In the usual models, compression before encryption neither adds nor subtracts anything.  We get the same semantic security guarantees either way.

Once you consider broader models in which messages lengths aren't a side channel but are explicitly part of what's presented to the attacker, compression pretty much always helps the attacker, exactly because it converts some kind of semantic information into message sizes.

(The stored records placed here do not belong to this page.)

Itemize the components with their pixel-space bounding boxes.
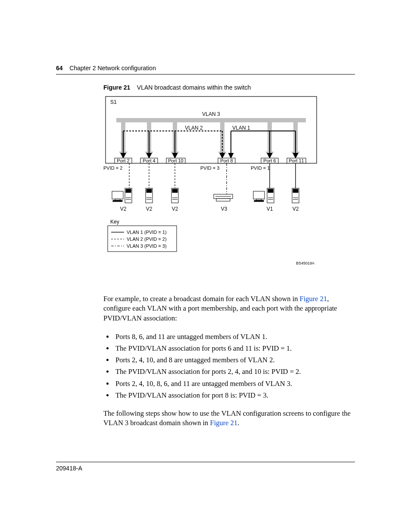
svg-rect-60: [253, 191, 265, 199]
page-footer: 209418-A: [56, 462, 355, 472]
port-label: Port 10: [168, 158, 183, 163]
svg-rect-46: [126, 189, 131, 193]
svg-rect-50: [146, 189, 152, 193]
bullet-list: Ports 8, 6, and 11 are untagged members …: [103, 331, 355, 401]
svg-marker-29: [293, 153, 298, 158]
host-label: V2: [146, 206, 153, 212]
paragraph: The following steps show how to use the …: [103, 409, 355, 428]
list-item: The PVID/VLAN association for ports 2, 4…: [114, 366, 355, 377]
vlan1-label: VLAN 1: [232, 125, 250, 131]
host-label: V1: [267, 206, 273, 212]
vlan3-label: VLAN 3: [202, 111, 220, 117]
svg-marker-21: [173, 153, 177, 158]
pvid-label: PVID = 1: [251, 165, 270, 171]
host-label: V2: [120, 206, 127, 212]
svg-marker-19: [147, 153, 151, 158]
list-item: The PVID/VLAN association for port 8 is:…: [114, 389, 355, 401]
svg-rect-64: [268, 189, 273, 193]
key-item: VLAN 3 (PVID = 3): [127, 243, 167, 249]
vlan2-label: VLAN 2: [185, 125, 203, 131]
figure-ref-code: BS45019A: [296, 261, 314, 265]
pvid-label: PVID = 3: [200, 165, 219, 171]
list-item: Ports 8, 6, and 11 are untagged members …: [114, 331, 355, 342]
page-number: 64: [56, 65, 63, 72]
figure-label: Figure 21: [103, 84, 130, 91]
port-label: Port 4: [143, 158, 155, 163]
figure-xref[interactable]: Figure 21: [300, 295, 327, 303]
port-label: Port 8: [220, 158, 233, 163]
port-label: Port 2: [117, 158, 129, 163]
list-item: The PVID/VLAN association for ports 6 an…: [114, 342, 355, 354]
key-title: Key: [110, 219, 119, 225]
svg-rect-62: [254, 200, 264, 202]
pvid-label: PVID = 2: [103, 165, 122, 171]
figure-diagram: S1 VLAN 3 VLAN 2 VLAN 1: [103, 94, 319, 273]
svg-rect-0: [106, 96, 317, 163]
svg-marker-23: [220, 153, 224, 158]
svg-rect-1: [116, 118, 306, 122]
svg-marker-27: [268, 153, 272, 158]
host-label: V3: [221, 206, 227, 212]
figure-caption: Figure 21 VLAN broadcast domains within …: [103, 84, 355, 91]
key-item: VLAN 1 (PVID = 1): [127, 230, 167, 235]
host-label: V2: [293, 206, 299, 212]
svg-marker-17: [121, 153, 125, 158]
svg-rect-42: [112, 191, 123, 199]
port-label: Port 11: [289, 158, 304, 163]
svg-rect-54: [172, 189, 177, 193]
figure-xref[interactable]: Figure 21: [210, 419, 237, 427]
list-item: Ports 2, 4, 10, and 8 are untagged membe…: [114, 354, 355, 366]
chapter-title: Chapter 2 Network configuration: [69, 65, 156, 72]
key-item: VLAN 2 (PVID = 2): [127, 236, 167, 242]
paragraph: For example, to create a broadcast domai…: [103, 294, 355, 323]
page-header: 64 Chapter 2 Network configuration: [56, 65, 355, 75]
svg-rect-58: [216, 199, 230, 201]
list-item: Ports 2, 4, 10, 8, 6, and 11 are untagge…: [114, 378, 355, 389]
svg-rect-44: [113, 200, 122, 202]
switch-label: S1: [110, 99, 117, 105]
svg-rect-68: [293, 189, 298, 193]
port-label: Port 6: [263, 158, 276, 163]
figure-caption-text: VLAN broadcast domains within the switch: [137, 84, 251, 91]
svg-marker-25: [229, 153, 233, 158]
host-label: V2: [172, 206, 178, 212]
doc-id: 209418-A: [56, 465, 355, 472]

                                                        -- Jerry

<orcmid>
   That's a nice summary.  
   I have a practical, very real situation where compression is a problem.  This has to do with encryption of document files (so they are highly-amenable to off-line attacks) and the fact that document files tend to be vulnerable to a variety of known-plaintext attacks because of repeatedly-used boilerplate at the tops of files, fixed components of various kinds, etc., and the fact that encryption is after compression.  And then a hash of the (beginning of the) compressed plaintext is also available to the adversary along with various metadata.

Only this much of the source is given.